Cookie has never shared her full account of the reasons that she stayed and her life with Earvin “Magic” Johnson. Believing in Magic is her story.
We all have had that friend. You know the one. She’s the one with the loser boyfriend who she insists is just the sweetest and kindest person ever to exist but he just doesn’t show that side of himself in public. If you just knew him like she does, you’d understand.
This is what the first half of this book felt like to me. I felt like I needed to stage an intervention even though it all happened years ago.
While they were dating, Magic:
Publicly shunned her and then asked her if she learned her lesson when she didn’t follow his orders
Got upset when his friends teased him for calling her on an out of town trip so he broke up with her because she was “too controlling.”
Dated other women when they were supposed to be exclusively dating and then had the nerve to get mad at her for calling him out on it
Saw her with her new boyfriend during a 2 year breakup and then going out of his way to publicly humiliate the new boyfriend.
Repeatedly broke up with her for long periods and returned only when he found out she was dating someone else
Let her know that he had impregnated another woman during one of their breakups by bringing the now 3 year old offspring to a family party and introducing them to each other in front of his whole family
Proposed and then called off the wedding – TWICE
And just like your friend who keeps getting back with her jerk of a boyfriend, she keeps making excuses for him.
Now, I give her credit for not moving to LA with him and living the lifestyle of a basketball girlfriend. He wasn’t going to make a commitment so she stayed in Toledo and worked on her career. Good for her!
Eventually she did move because she felt that she had to prove to him that she could fit into his world.
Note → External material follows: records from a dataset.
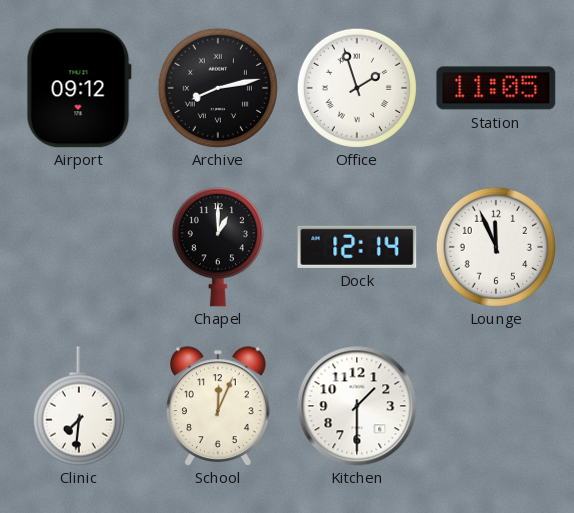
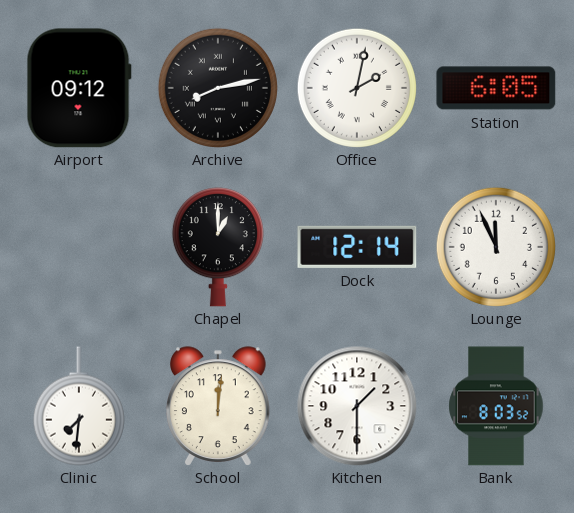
Office: 1:57 -> 2:02
Station: 11:05 -> 6:05
School: 12:04 -> 12:01
Bank: none -> 8:03
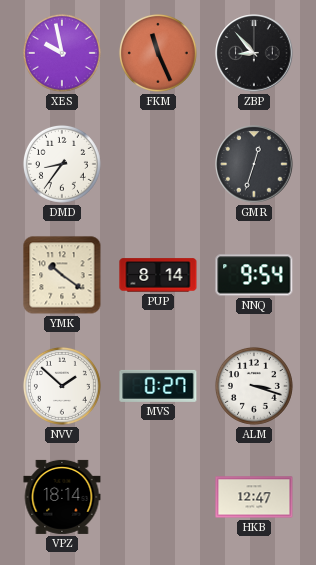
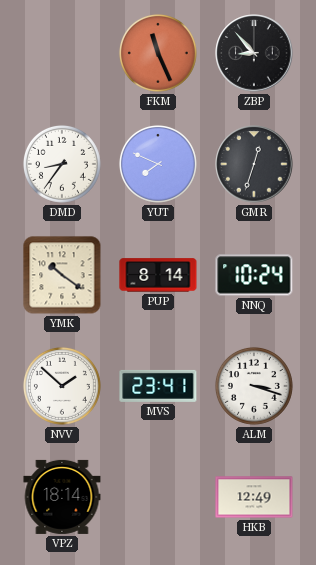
XES: 9:58 -> none
YUT: none -> 7:49
NNQ: 9:54 -> 10:24
MVS: 0:27 -> 23:41
HKB: 12:47 -> 12:49
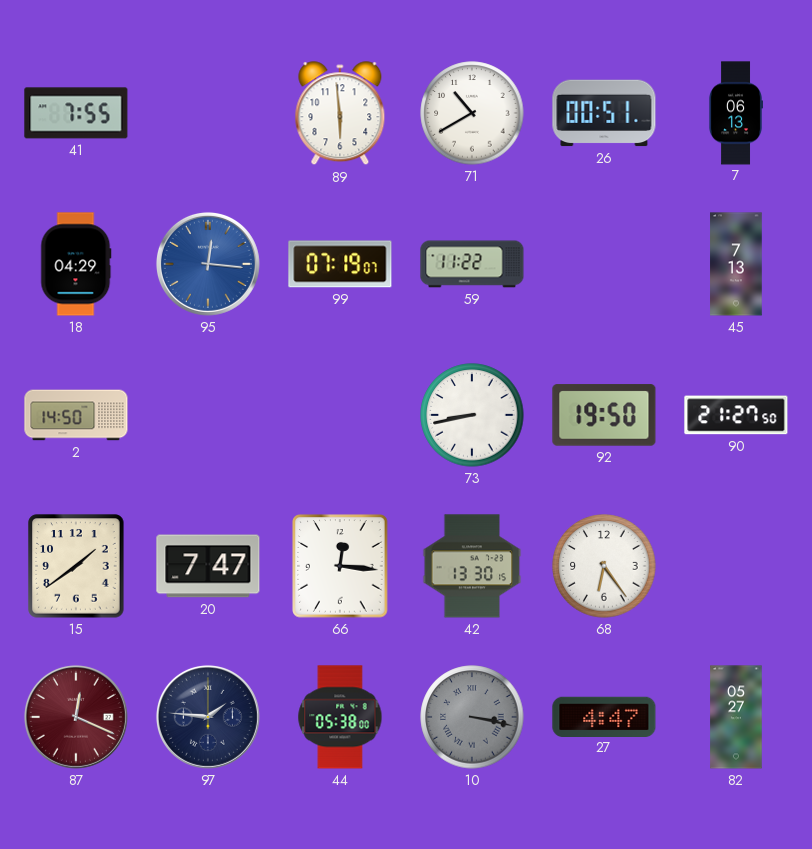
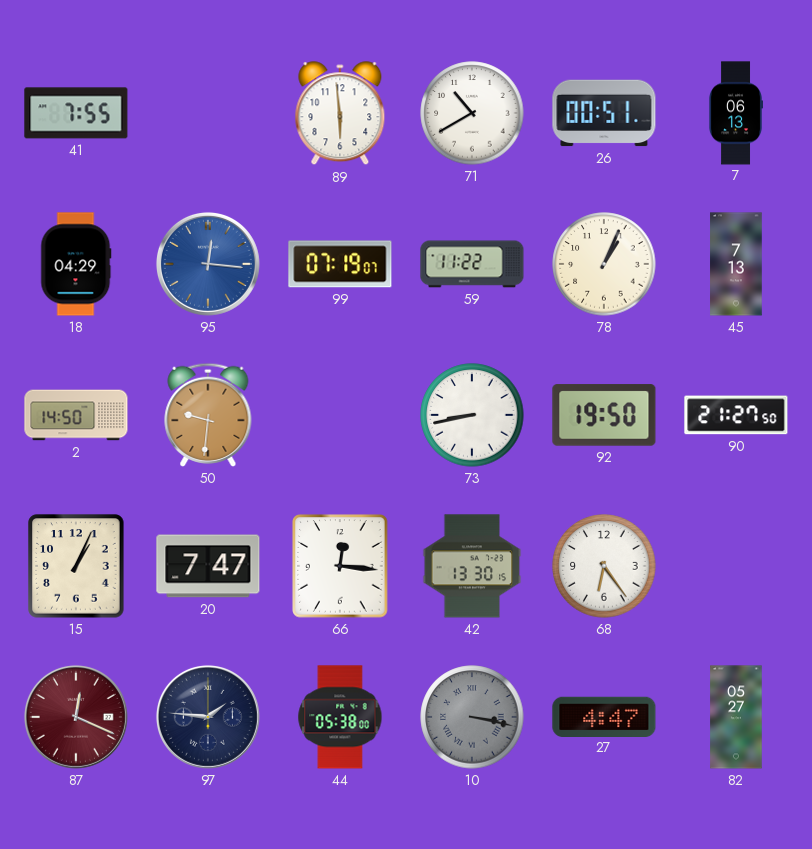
78: none -> 1:04
50: none -> 9:31
15: 1:39 -> 1:04
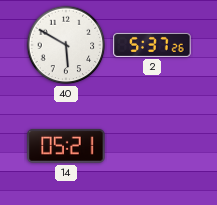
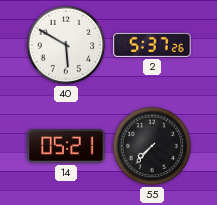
55: none -> 7:37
She kept a job in her field though to maintain her independence. Soon she had to choose between her career and the NBA finals. She quit her job to stand by her man and what did he do? Dumped her again.
This book is advertised as the story of a long and successful marriage in the public eye. It doesn’t read that way at all. To me it reads like a woman trying too hard to convince you that everything is ok.
I found the second half of the book more interesting mostly because Magic almost entirely disappears from the story once they got married. She tells the story of raising her son, who she was pregnant with at the time of Magic’s HIV diagnosis. She talks of coming to terms with the fact that their son was absolutely not athletic and over time realizing that he was gay. She talks about the adoption of their daughter and the affect that adoption had on the life of her child. She touches on the work they do in HIV education. She does not discuss what it is like to have an HIV positive partner.
This is also advertised as a story of faith. She talks about getting through the hard times when Magic would run off again by reading the Bible and discovering what God wanted her to do. Amazingly, God always wanted her to do exactly what she wanted to do. He would always lead her back to her emotionally abusive boyfriend. Wow, thanks for looking out for me God!